USC - Viterbi School of Engineering

Jul
20

NL Seminar-Visual Question Answering the Good, the Bad, and the Ugly
Fri, Jul 20, 2018 @ 03:00 PM - 04:00 PM
Information Sciences Institute
Conferences, Lectures, & Seminars

Speaker: Wei-Lun Harry Chao , USC

Talk Title: Visual Question Answering: the Good, the Bad, and the Ugly

Series: Natural Language Seminar

Abstract: Visual question answering Visual QA requires comprehending and reasoning with both visual and language information, a characteristic ability that AI should strive to achieve. Merely in the past three years, over a dozen datasets have been released, together with many learning based models that have been narrowing the gap between the humans performance and the machines. On one popular dataset VQA, the state of the art model achieves 71.4 percent accuracy, just percent shy of that by humans.
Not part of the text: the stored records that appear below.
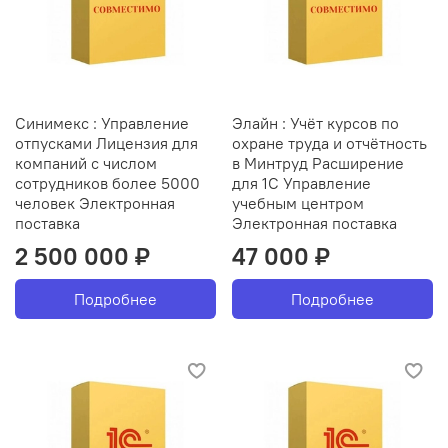
Синимекс : Управление
Элайн : Учёт курсов по
отпусками Лицензия для
охране труда и отчётность
компаний с числом
в Минтруд Расширение
сотрудников более 5000
для 1С Управление
человек Электронная
учебным центром
поставка
Электронная поставка
2 500 000 ₽
47 000 ₽
Подробнее
Подробнее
While seemingly remarkable, it needs a deeper investigation on what knowledge the machine actually learns does it understand the multi modal information? Or it relies on and over fits to the incidental dataset statistics. Moreover, current experimental setups mainly focus on training and testing within the same dataset. It is unclear how the learned model can be applied to the real environment where both the visual and language data might have mismatch.

In this talk, I will present our recent studies to answer these questions. We show that the dataset design has a significant impact on what a model learns. Specifically, the resulting model can ignore the visual information, the question, or both while still doing well on the task. We thus propose automatic procedures to remedy such design deficiencies. We then show that the mismatch in language hinders transferring a learned model across datasets. To this end, we develop a domain adaptation algorithm for Visual QA to facilitate knowledge transfer. Finally, I will present a probabilistic framework of Visual QA algorithms to effectively leverage the answer semantics, drastically increasing the transferability. I will conclude the talk with future directions to advance Visual QA.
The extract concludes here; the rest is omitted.